While it's far from perfect, any ACUTE mental health crisis should be seen at an ED.


----------



## Jim37F (Jan 14, 2017)

Attempted suicide here is an automatic trip to the ER via ambulance. We have no say, pt has no say, in the eyes of the law here "Danger to Self" means you no longer have the right to refuse transport, and PD will get involved if needed to ensure you go.

To the OP, the scenario you presented is a rather bizarre situation, it is not something we see everyday. In fact, if I ran the call as you described, it'd probably become a "war story" due to its uniqueness. Add to that the stigma that exists with suicide and mental health in general, and the fact that most of us are woefully under educated and trained in these matters may help explain  why a lot of the responses here are more along the lines of "dafuq?"  vs a detailed step by step  account of what we may do. This isn't a straight forward trauma or chest pain call or whatever, instead this is a highly complex case that doesn't really have a straight forward answer.


----------



## StCEMT (Jan 14, 2017)

Kiley3706 said:


> I'm not calling a hotline.


If this isn't what you want, the general principle of what Desert suggested is still a good idea.


----------



## SpecialK (Jan 15, 2017)

Of course I can't say what happens elsewhere, but in general, there's a lot of myth and misnomer about this sort of thing:  This is an increasing area of work and it an area very poorly understood by ambulance personnel; and historically has been very poorly taught.

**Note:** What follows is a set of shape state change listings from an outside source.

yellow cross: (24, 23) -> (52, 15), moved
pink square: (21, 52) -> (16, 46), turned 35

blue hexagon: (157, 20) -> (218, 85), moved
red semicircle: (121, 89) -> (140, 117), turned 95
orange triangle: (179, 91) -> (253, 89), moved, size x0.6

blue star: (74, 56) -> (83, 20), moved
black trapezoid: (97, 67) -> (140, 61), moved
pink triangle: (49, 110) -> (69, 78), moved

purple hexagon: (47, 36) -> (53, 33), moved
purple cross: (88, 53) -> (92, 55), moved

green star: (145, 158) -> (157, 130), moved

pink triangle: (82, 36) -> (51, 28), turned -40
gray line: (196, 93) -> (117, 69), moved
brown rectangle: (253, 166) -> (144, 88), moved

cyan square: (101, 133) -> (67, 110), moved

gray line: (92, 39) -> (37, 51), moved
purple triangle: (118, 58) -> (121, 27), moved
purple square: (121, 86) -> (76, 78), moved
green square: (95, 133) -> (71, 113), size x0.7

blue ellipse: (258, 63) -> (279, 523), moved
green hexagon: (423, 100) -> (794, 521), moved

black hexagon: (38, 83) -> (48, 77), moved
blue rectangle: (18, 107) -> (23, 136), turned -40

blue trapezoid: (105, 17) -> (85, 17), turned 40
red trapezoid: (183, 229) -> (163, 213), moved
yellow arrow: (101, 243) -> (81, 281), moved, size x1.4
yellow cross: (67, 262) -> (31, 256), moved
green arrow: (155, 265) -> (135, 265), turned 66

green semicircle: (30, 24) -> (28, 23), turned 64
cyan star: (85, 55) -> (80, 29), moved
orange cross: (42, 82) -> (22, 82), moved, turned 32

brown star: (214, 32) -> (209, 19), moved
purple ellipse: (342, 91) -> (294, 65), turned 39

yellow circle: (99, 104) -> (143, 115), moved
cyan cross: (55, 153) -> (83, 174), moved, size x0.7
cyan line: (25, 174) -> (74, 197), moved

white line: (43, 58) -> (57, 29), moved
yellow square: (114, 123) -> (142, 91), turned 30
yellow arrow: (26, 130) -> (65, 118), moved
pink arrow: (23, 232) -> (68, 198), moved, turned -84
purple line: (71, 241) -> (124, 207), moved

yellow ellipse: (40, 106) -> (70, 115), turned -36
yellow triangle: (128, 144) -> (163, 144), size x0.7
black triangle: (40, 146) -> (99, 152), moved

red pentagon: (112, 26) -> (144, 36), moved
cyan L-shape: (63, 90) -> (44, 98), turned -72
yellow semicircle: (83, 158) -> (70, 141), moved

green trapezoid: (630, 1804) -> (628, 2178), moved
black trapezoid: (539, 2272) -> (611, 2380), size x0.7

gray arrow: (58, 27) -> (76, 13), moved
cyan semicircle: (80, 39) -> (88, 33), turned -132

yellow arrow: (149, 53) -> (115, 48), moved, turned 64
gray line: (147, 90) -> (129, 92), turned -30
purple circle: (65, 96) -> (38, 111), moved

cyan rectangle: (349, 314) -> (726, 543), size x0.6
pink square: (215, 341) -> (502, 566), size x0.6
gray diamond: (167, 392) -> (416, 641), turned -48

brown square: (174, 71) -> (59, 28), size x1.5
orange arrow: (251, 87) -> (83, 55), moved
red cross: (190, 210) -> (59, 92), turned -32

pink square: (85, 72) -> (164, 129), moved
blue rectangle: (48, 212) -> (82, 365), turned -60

As a contrasting example, our framework is:

1) Prevent suicide if it is imminent or an attempt is in progress - this is very rare, 
2) Assess pt for injuries or poisoning requiring immediate treatment and/or referral,
3) Differentiate between a) attempted suicide, b) a genuine and significant threat to commit suicide, or c) self-harm
4) If (a) or (b) above are present then arrange a psychiatric assessment for the patient.

The _*key *_factor in determining if either a "suicide attempt" or "genuine and significant threat to commit suicide" is present is by answering the question "did the patient intend to die?".  The answer is most often "no" but sometimes it is "yes"; for example, somebody who drank (or attempted to drink) a bottle of dishwashing liquid or some other less-than-lethal substance but clearly articulated (either to ambulance personnel or somebody else present or who they were in contact with) that this was with the intention of dying has made not only a significant and genuine threat, but has also seriously attempted suicide.  In contrast, somebody who, in the "crux of the moment" just said "oh bugger you, maybe I should go off myself" and then nothing further is said did not.  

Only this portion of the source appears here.